UPDATE:
I fundamentally misunderstood the problem. Felix was querying mongoDB to figure out how many items fell into each range; therefore, my approach didn't work, because I was trying to ask mongoDB for the items. Felix has a lot of data, so this is completely unreasonable.
Felix, here's an updated function which should do what you want:
def getDataFromLast(num, quantum):
m = my_mongodb()
all = []
not_deleted = []
today = datetime.combine(date.today(), time())
for i in range(num+1)[-1]: # start from oldest
day = today - i*quantum
time_query = {"$gte":day, "$lt": day+quantum}
all.extend(m.data.find({"time":time_query}).count())
not_deleted.extend(m.data.find({"deleted":0, "time":time_query}).count())
return all, not_deleted
Quantum is the "step" to look back by. For instance, if we wanted to look at the last 12 hours, I'd set quantum = timedelta(hours=1) and num = 12. An updated example usage where we get the last 30 days would be:
from datetime import datetime, date, time, timedelta
import matplotlib.pyplot as plt
import matplotlib.ticker as ticker
from my_conn import my_mongodb
#def getDataFromLast(num, quantum) as defined above
def format_date(x, N, pos=None):
""" This is your format_date function.
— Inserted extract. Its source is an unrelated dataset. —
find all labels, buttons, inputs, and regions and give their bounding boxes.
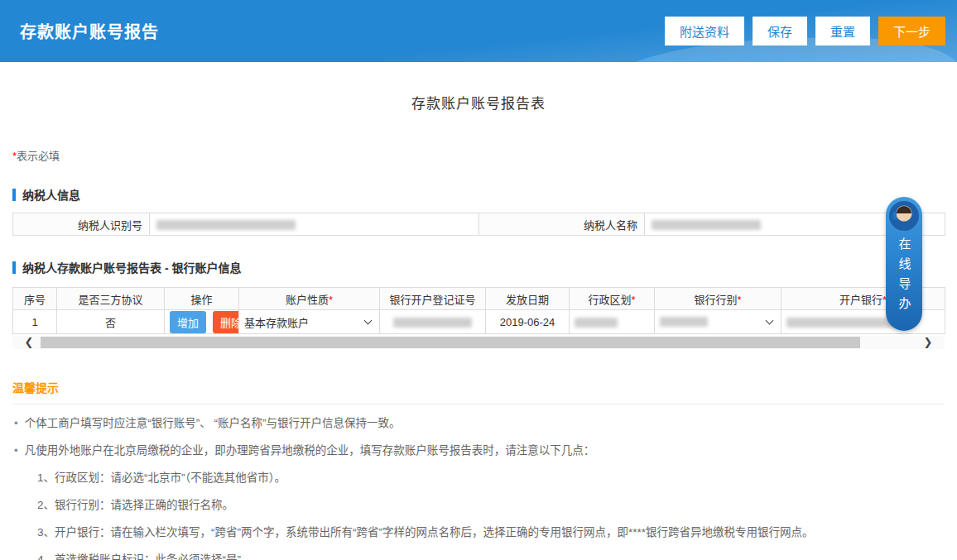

It now takes N
(I still don't really understand what it is, though)
as an argument instead of assuming that it's a global."""
day = date.today() - timedelta(days=N-x-1)
return day.strftime('%m%d')
def plotBar(data, color):
plt.bar(range(len(data)), data, align='center', color=color)
N = 30 # define the range that we want to look at
all, valid = getDataFromLast(N, timedelta(days=1)) # get the data
plotBar(all, "#4788d2") # plot both deleted and non-deleted data
plotBar(valid, "#0c3688") # plot only the valid data
plt.xticks(range(N), [format_date(i) for i in range(N)], size='small', rotation=30)
plt.grid(axis="y")
plt.show()
Original:
Alright, this is my attempt at refactoring for you. Blubber has suggested learning JS and MapReduce. There's no need as long as you follow his other suggestions: create an index on the time field, and reduce the number of queries. This is my best attempt at that, along with a slight refactoring. I have a bunch of questions and comments though.
Starting in:
with my_mongodb() as m:
for i in range(30):
day = today - timedelta(days = i)
t1 = [m.data.find({"time": {"$gte": day, "$lt": day + timedelta(days = 1)}}).count()] + t1
t2 = [m.data.find({"deleted": 0, "time": {"$gte": day, "$lt": day + timedelta(days = 1)}}).count()] + t2
You're making a mongoDB request to find all the data from each day from the past 30 days. Why don't you just use one request? And once you have all of the data, why not just filter out the deleted data?
with my_mongodb() as m:
today = date.today() # not sure why you were combining this with time(). It's the datetime representation of the current time.time()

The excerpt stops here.